----- Input for this task -----

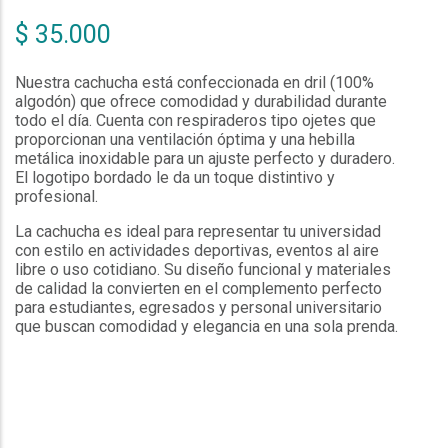
$ 35.000
Nuestra cachucha está confeccionada en dril (100%
algodón) que ofrece comodidad y durabilidad durante
todo el día. Cuenta con respiraderos tipo ojetes que
proporcionan una ventilación óptima y una hebilla
metálica inoxidable para un ajuste perfecto y duradero.
El logotipo bordado le da un toque distintivo y
profesional.
La cachucha es ideal para representar tu universidad
con estilo en actividades deportivas, eventos al aire
libre o uso cotidiano. Su diseño funcional y materiales
de calidad la convierten en el complemento perfecto
para estudiantes, egresados y personal universitario
que buscan comodidad y elegancia en una sola prenda.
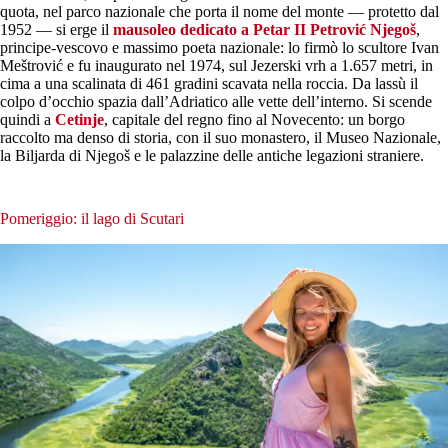
quota, nel parco nazionale che porta il nome del monte — protetto dal
1952 — si erge il
mausoleo dedicato a Petar II Petrović Njegoš
,
principe-vescovo e massimo poeta nazionale: lo firmò lo scultore Ivan
Meštrović e fu inaugurato nel 1974, sul Jezerski vrh a 1.657 metri, in
cima a una scalinata di 461 gradini scavata nella roccia. Da lassù il
colpo d’occhio spazia dall’Adriatico alle vette dell’interno. Si scende
quindi a
Cetinje
, capitale del regno fino al Novecento: un borgo
raccolto ma denso di storia, con il suo monastero, il Museo Nazionale,
la Biljarda di Njegoš e le palazzine delle antiche legazioni straniere.
Pomeriggio: il lago di Scutari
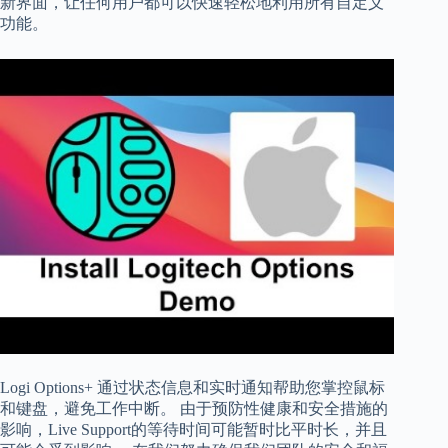
新界面，让任何用户都可以快速轻松地利用所有自定义
功能。
Logi Options+ 通过状态信息和实时通知帮助您掌控鼠标
和键盘，避免工作中断。 由于预防性健康和安全措施的
影响，Live Support的等待时间可能暂时比平时长，并且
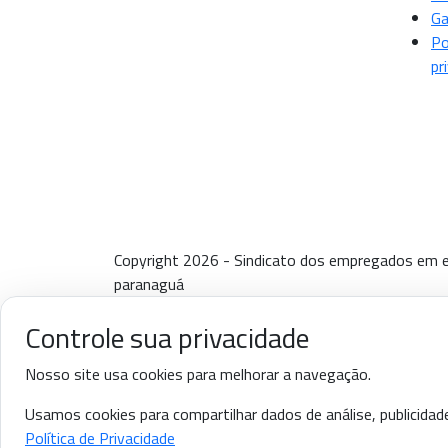
Ga
Po
pr
Copyright 2026 - Sindicato dos empregados em e
paranaguá
Controle sua privacidade
Nosso site usa cookies para melhorar a navegação.
Usamos cookies para compartilhar dados de análise, publicidad
Política de Privacidade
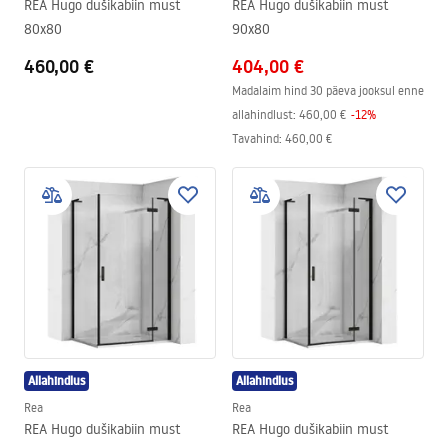
REA Hugo dušikabiin must
REA Hugo dušikabiin must
80x80
90x80
460,00 €
404,00 €
Madalaim hind 30 päeva jooksul enne
allahindlust:
460,00 €
-
12
%
Tavahind
:
460,00 €
Allahindlus
Allahindlus
Rea
Rea
REA Hugo dušikabiin must
REA Hugo dušikabiin must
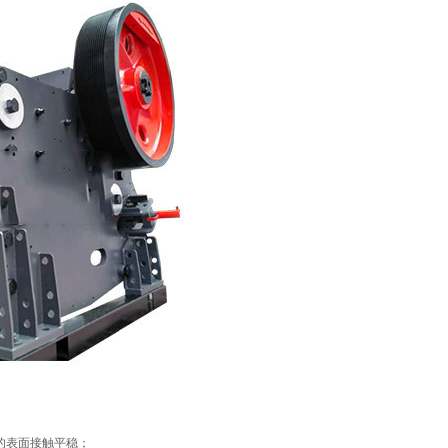
的表面接触平稳；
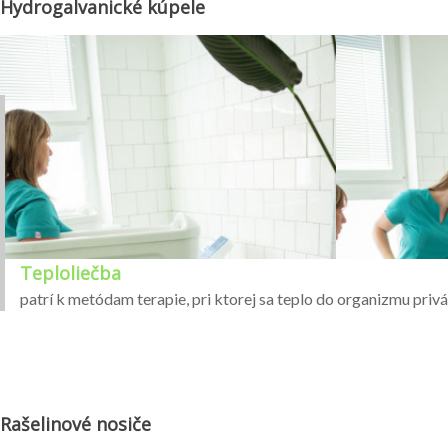
Hydrogalvanické kúpele
Teploliečba
patrí k metódam terapie, pri ktorej sa teplo do organizmu privá
Rašelinové nosiče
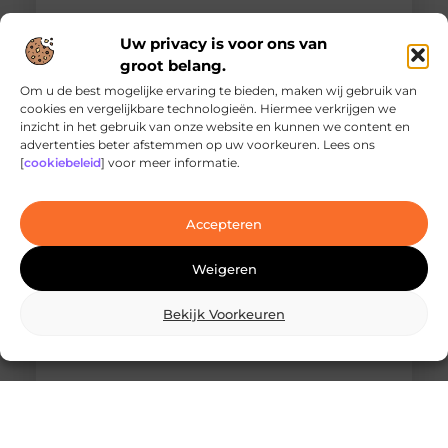
Uw privacy is voor ons van
groot belang.
Om u de best mogelijke ervaring te bieden, maken wij gebruik van
cookies en vergelijkbare technologieën. Hiermee verkrijgen we
inzicht in het gebruik van onze website en kunnen we content en
Ontdek de innovatieve behandelingen in
advertenties beter afstemmen op uw voorkeuren. Lees ons
jouw stad
[
cookiebeleid
] voor meer informatie.
Ben je op zoek naar geavanceerde
laserbehandelingen in Den Haag? Dan ben je hier
aan het juiste adres!
Accepteren
Weigeren
Bekijk Voorkeuren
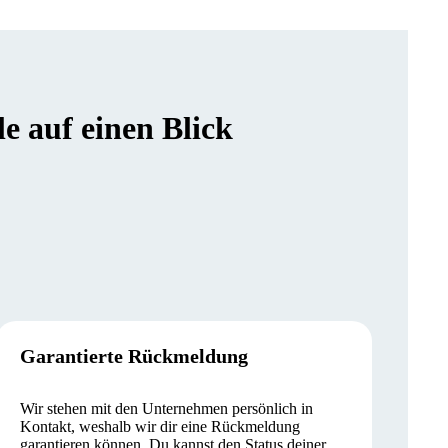
 auf einen Blick
Garantierte Rückmeldung
Wir stehen mit den Unternehmen persönlich in
Kontakt, weshalb wir dir eine Rückmeldung
garantieren können. Du kannst den Status deiner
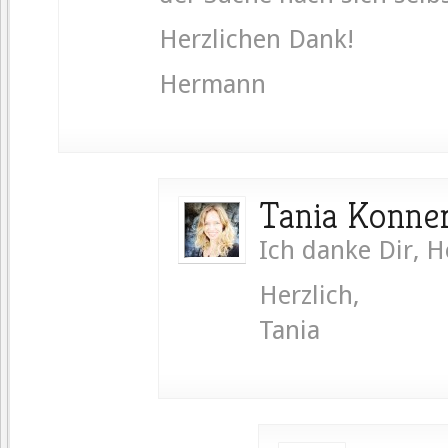
Herzlichen Dank!
Hermann
Tania Konne
Ich danke Dir, 
Herzlich,
Tania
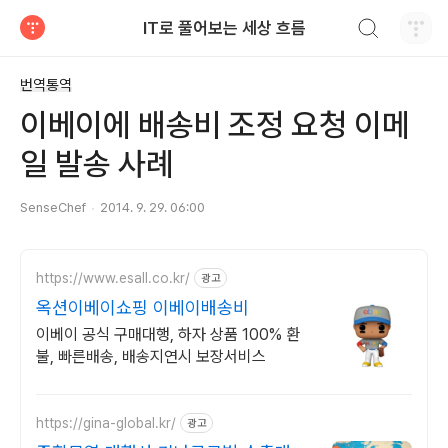
검색하기
IT로 풀어보는 세상 흐름
티스토리
번역통역
이베이에 배송비 조정 요청 이메
일 발송 사례
SenseChef
2014. 9. 29. 06:00
https://www.esall.co.kr/
광고
옥션이베이쇼핑 이베이배송비
이베이 공식 구매대행, 하자 상품 100% 환
불, 빠른배송, 배송지연시 보장서비스
https://gina-global.kr/
광고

-----

Exactly as they appear above, write out all the entries, but not the images.

Answer to this task:
$ 35.000
Nuestra cachucha está confeccionada en dril (100%
algodón) que ofrece comodidad y durabilidad durante
todo el día. Cuenta con respiraderos tipo ojetes que
proporcionan una ventilación óptima y una hebilla
metálica inoxidable para un ajuste perfecto y duradero.
El logotipo bordado le da un toque distintivo y
profesional.
La cachucha es ideal para representar tu universidad
con estilo en actividades deportivas, eventos al aire
libre o uso cotidiano. Su diseño funcional y materiales
de calidad la convierten en el complemento perfecto
para estudiantes, egresados y personal universitario
que buscan comodidad y elegancia en una sola prenda.
quota, nel parco nazionale che porta il nome del monte — protetto dal
1952 — si erge il
mausoleo dedicato a Petar II Petrović Njegoš
,
principe-vescovo e massimo poeta nazionale: lo firmò lo scultore Ivan
Meštrović e fu inaugurato nel 1974, sul Jezerski vrh a 1.657 metri, in
cima a una scalinata di 461 gradini scavata nella roccia. Da lassù il
colpo d’occhio spazia dall’Adriatico alle vette dell’interno. Si scende
quindi a
Cetinje
, capitale del regno fino al Novecento: un borgo
raccolto ma denso di storia, con il suo monastero, il Museo Nazionale,
la Biljarda di Njegoš e le palazzine delle antiche legazioni straniere.
Pomeriggio: il lago di Scutari
新界面，让任何用户都可以快速轻松地利用所有自定义
功能。
Logi Options+ 通过状态信息和实时通知帮助您掌控鼠标
和键盘，避免工作中断。 由于预防性健康和安全措施的
影响，Live Support的等待时间可能暂时比平时长，并且
Ga
Po
pr
Copyright 2026 - Sindicato dos empregados em e
paranaguá
Controle sua privacidade
Nosso site usa cookies para melhorar a navegação.
Usamos cookies para compartilhar dados de análise, publicidad
Política de Privacidade
REA Hugo dušikabiin must
REA Hugo dušikabiin must
80x80
90x80
460,00 €
404,00 €
Madalaim hind 30 päeva jooksul enne
allahindlust:
460,00 €
-
12
%
Tavahind
:
460,00 €
Allahindlus
Allahindlus
Rea
Rea
REA Hugo dušikabiin must
REA Hugo dušikabiin must
的表面接触平稳；
Hydrogalvanické kúpele
Teploliečba
patrí k metódam terapie, pri ktorej sa teplo do organizmu privá
Rašelinové nosiče
Uw privacy is voor ons van
groot belang.
Om u de best mogelijke ervaring te bieden, maken wij gebruik van
cookies en vergelijkbare technologieën. Hiermee verkrijgen we
inzicht in het gebruik van onze website en kunnen we content en
Ontdek de innovatieve behandelingen in
advertenties beter afstemmen op uw voorkeuren. Lees ons
jouw stad
[
cookiebeleid
] voor meer informatie.
Ben je op zoek naar geavanceerde
laserbehandelingen in Den Haag? Dan ben je hier
aan het juiste adres!
Accepteren
Weigeren
Bekijk Voorkeuren
 auf einen Blick
Garantierte Rückmeldung
Wir stehen mit den Unternehmen persönlich in
Kontakt, weshalb wir dir eine Rückmeldung
garantieren können. Du kannst den Status deiner
Herzlichen Dank!
Hermann
Tania Konne
Ich danke Dir, 
Herzlich,
Tania
검색하기
IT로 풀어보는 세상 흐름
티스토리
번역통역
이베이에 배송비 조정 요청 이메
일 발송 사례
SenseChef
2014. 9. 29. 06:00
https://www.esall.co.kr/
광고
옥션이베이쇼핑 이베이배송비
이베이 공식 구매대행, 하자 상품 100% 환
불, 빠른배송, 배송지연시 보장서비스
https://gina-global.kr/
광고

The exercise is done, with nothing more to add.